Jawa Pos
[ Kamis, 11 Februari 2010 ] 

Gertak Sambal Reshuffle Kabinet 
Oleh: Moh Samsul Arifin

USIA Kabinet Indonesia Bersatu jilid II sudah lebih dari seratus hari. Dari 
Istana Presiden di Cipanas, sang nakhoda memaklumatkan keberhasilan 
pemerintahannya. Menurut dia, hingga seratus hari kerja -sejatinya seratus hari 
plus lima tahun- (program pemerintahan) telah mencapai target (sukses) 99 
persen. Tentu klaim ini bisa diperdebatkan karena sejumlah pihak memiliki 
indikator berbeda untuk menilai. Nah, jika program seratus hari dinyatakan 99 
persen sukses, mengapa pula ada usul agar Presiden Susilo Bambang Yudhoyono 
(SBY) merombak kabinet? 

Inilah yang anomali dalam jagat politik Indonesia. Konklusi bisa ditarik tanpa 
menimbang premis minor dan mayornya: Pemerintahan disusun oleh parpol yang 
menyetor kadernya untuk duduk di kabinet. Mereka disebut kawan kongsi Partai 
Demokrat yang bersama-sama menyokong pemerintahan SBY-Boediono. Setelah 
(pemerintahan) berjalan seratus hari dan diklaim sukses, kabinet malah hendak 
dirombak. 

Tapi, jangan berhenti pada logika umum untuk memahami politik di negeri yang 
lepas dari otoritarianisme 12 tahun lalu ini. Masuklah ke dalam sengkarut 
tali-temali ikatan politik yang melatarbelakangi pembentukan kabinet. Di sini, 
rasanya, politik dan subjek politik (baca: aktor dan parpol) berada di 
persimpangan jalan. 

***

Usul reshuffle berasal dari petinggi Partai Demokrat terkait dengan dinamika 
yang berkembang di Panitia Khusus Angket Bank Century. Demokrat gerah terhadap 
parpol kawan kongsi, khususnya Partai Golkar, PKS, dan PPP. Sebab, ketiga 
parpol itu bakal menentukan rekomendasi Pansus Century nanti. Apabila kawan 
koalisi kompak, seluruh kebijakan KSSK dan BI pada masa lalu seperti merger, 
pemberian fasilitas jangka pendek, penetapan Century sebagai bank gagal 
berdampak sistemik, hingga pengucuran dana talangan (bailout) kepada bank yang 
pernah dimiliki Robert Tantular cs itu dianggap tak bermasalah.

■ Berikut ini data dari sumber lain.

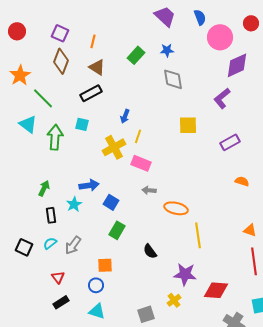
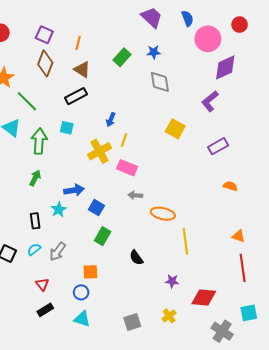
yellow square: (188, 125) -> (175, 129), turned 30
green arrow: (44, 188) -> (35, 178), moved
purple star: (185, 274) -> (172, 281), size x0.6
yellow cross: (174, 300) -> (169, 316), moved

Sebaliknya, jika Golkar, PKS, dan PPP bergabung dengan tiga parpol oposisi 
-PDIP, Hanura, dan Gerindra- kesimpulan terkait dengan kebijakan yang antara 
lain diputuskan Boediono dan Sri Mulyani Indrawati tersebut akan menguak tabir 
skandal Bank Century. Ini yang ditunggu-tunggu publik, yang notabene adalah 
konstituen parpol pemilik kursi di parlemen.

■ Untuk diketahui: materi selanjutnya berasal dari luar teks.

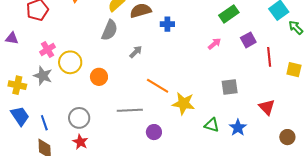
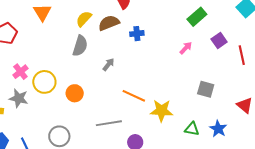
gray square: (230, 87) -> (206, 89), turned 30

Kredibilitas Pansus Century dan parpol akan sangat ditentukan oleh kesimpulan 
akhir panitia yang dibentuk pada Desember 2009 itu. Tentu kesimpulan akhirnya 
harus berdasar fakta dan data yang diperoleh selama proses penyelidikan. Bukan 
sejenis apriori yang beralas kepentingan semata. Kita mengingatkan anggota 
Pansus Century untuk berangkat dari temuan BPK yang menyatakan ada sejumlah 
pelanggaran dan keganjilan dalam fase-fase menuju bailout Century. Temuan BPK 
itulah soko gurunya, dan bukannya politisasi yang menyertai kerja pansus yang 
akan berakhir Maret nanti.

Reshuffle dalam jalinan politik merupakan pedang bermata dua: ia jadi semacam 
gertakan -kalau bukan ancaman- kepada parpol untuk mengerem anggotanya di 
Pansus Century. Ancaman tersebut biasanya berujung pada pemecatan kader parpol 
dari kabinet. 

Kedua, reshuffle bisa dibaca sebagai uluran tangan kepada parpol semacam 
Golkar, PKS, dan PPP untuk menambah kursi di kabinet. Sebentuk tawaran untuk 
mengubah haluan atau kritisisme kadernya di parlemen. Isu reshuffle yang 
dikaitkan dengan perilaku kawan koalisi di parlemen itu pernah juga terjadi 
pada masa Abdurrahman Wahid atau Megawati Soekarnoputri. Sebuah risiko yang 
secara otomatis melekat kepada parpol dan kadernya yang duduk di kabinet. 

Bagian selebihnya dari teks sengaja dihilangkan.